== What this task involves ==
Provide a character-exact reproduction of the lines from the line with "Alors imaginez, la" to the end of the entries.

[Dataset entries]
■ ■ ■
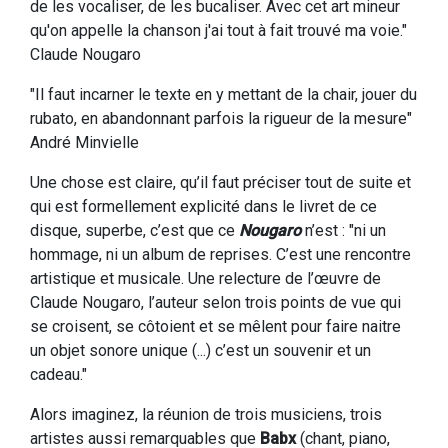
de les vocaliser, de les bucaliser. Avec cet art mineur
qu'on appelle la chanson j'ai tout à fait trouvé ma voie."
Claude Nougaro
"Il faut incarner le texte en y mettant de la chair, jouer du
rubato, en abandonnant parfois la rigueur de la mesure"
André Minvielle
Une chose est claire, qu’il faut préciser tout de suite et
qui est formellement explicité dans le livret de ce
disque, superbe, c’est que ce
Nougaro
n’est : "ni un
hommage, ni un album de reprises. C’est une rencontre
artistique et musicale. Une relecture de l’œuvre de
Claude Nougaro, l’auteur selon trois points de vue qui
se croisent, se côtoient et se mêlent pour faire naitre
un objet sonore unique (...) c’est un souvenir et un
cadeau."
Alors imaginez, la réunion de trois musiciens, trois
artistes aussi remarquables que
Babx
(chant, piano,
■ ■ ■
== Answer section ==
Alors imaginez, la réunion de trois musiciens, trois
artistes aussi remarquables que
Babx
(chant, piano,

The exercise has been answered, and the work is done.